**About this task:**
The entries must be restated exactly as written.
---------- Data ----------
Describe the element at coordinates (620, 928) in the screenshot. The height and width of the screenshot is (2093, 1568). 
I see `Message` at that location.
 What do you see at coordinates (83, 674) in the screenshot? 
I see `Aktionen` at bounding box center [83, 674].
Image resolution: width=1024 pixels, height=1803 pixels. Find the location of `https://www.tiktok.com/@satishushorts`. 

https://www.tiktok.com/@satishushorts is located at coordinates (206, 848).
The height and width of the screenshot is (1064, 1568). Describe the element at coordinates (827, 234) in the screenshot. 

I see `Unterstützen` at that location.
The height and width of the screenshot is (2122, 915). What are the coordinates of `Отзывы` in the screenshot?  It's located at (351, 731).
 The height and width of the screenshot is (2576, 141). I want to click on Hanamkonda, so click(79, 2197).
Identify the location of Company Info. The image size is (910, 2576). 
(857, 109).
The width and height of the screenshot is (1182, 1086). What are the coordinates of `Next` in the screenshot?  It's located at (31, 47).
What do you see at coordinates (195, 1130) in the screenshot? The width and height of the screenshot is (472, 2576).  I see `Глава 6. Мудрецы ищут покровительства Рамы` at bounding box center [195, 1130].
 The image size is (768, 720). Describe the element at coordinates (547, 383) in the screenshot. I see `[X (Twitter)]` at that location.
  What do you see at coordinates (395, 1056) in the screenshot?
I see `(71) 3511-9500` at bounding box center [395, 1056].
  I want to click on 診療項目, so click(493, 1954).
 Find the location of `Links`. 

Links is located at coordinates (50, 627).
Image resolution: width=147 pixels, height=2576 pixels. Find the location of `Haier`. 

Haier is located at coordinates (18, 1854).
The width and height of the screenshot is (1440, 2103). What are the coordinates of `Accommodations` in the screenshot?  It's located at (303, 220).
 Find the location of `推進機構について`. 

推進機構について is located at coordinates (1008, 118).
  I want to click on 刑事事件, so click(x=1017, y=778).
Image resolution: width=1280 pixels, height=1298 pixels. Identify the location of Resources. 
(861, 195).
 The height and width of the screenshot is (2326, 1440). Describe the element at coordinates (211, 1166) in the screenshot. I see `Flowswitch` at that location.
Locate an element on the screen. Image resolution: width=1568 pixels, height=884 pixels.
----------
**Solution below:**
Describe the element at coordinates (620, 928) in the screenshot. The height and width of the screenshot is (2093, 1568). 
I see `Message` at that location.
 What do you see at coordinates (83, 674) in the screenshot? 
I see `Aktionen` at bounding box center [83, 674].
Image resolution: width=1024 pixels, height=1803 pixels. Find the location of `https://www.tiktok.com/@satishushorts`. 

https://www.tiktok.com/@satishushorts is located at coordinates (206, 848).
The height and width of the screenshot is (1064, 1568). Describe the element at coordinates (827, 234) in the screenshot. 

I see `Unterstützen` at that location.
The height and width of the screenshot is (2122, 915). What are the coordinates of `Отзывы` in the screenshot?  It's located at (351, 731).
 The height and width of the screenshot is (2576, 141). I want to click on Hanamkonda, so click(79, 2197).
Identify the location of Company Info. The image size is (910, 2576). 
(857, 109).
The width and height of the screenshot is (1182, 1086). What are the coordinates of `Next` in the screenshot?  It's located at (31, 47).
What do you see at coordinates (195, 1130) in the screenshot? The width and height of the screenshot is (472, 2576).  I see `Глава 6. Мудрецы ищут покровительства Рамы` at bounding box center [195, 1130].
 The image size is (768, 720). Describe the element at coordinates (547, 383) in the screenshot. I see `[X (Twitter)]` at that location.
  What do you see at coordinates (395, 1056) in the screenshot?
I see `(71) 3511-9500` at bounding box center [395, 1056].
  I want to click on 診療項目, so click(493, 1954).
 Find the location of `Links`. 

Links is located at coordinates (50, 627).
Image resolution: width=147 pixels, height=2576 pixels. Find the location of `Haier`. 

Haier is located at coordinates (18, 1854).
The width and height of the screenshot is (1440, 2103). What are the coordinates of `Accommodations` in the screenshot?  It's located at (303, 220).
 Find the location of `推進機構について`. 

推進機構について is located at coordinates (1008, 118).
  I want to click on 刑事事件, so click(x=1017, y=778).
Image resolution: width=1280 pixels, height=1298 pixels. Identify the location of Resources. 
(861, 195).
 The height and width of the screenshot is (2326, 1440). Describe the element at coordinates (211, 1166) in the screenshot. I see `Flowswitch` at that location.
Locate an element on the screen. Image resolution: width=1568 pixels, height=884 pixels.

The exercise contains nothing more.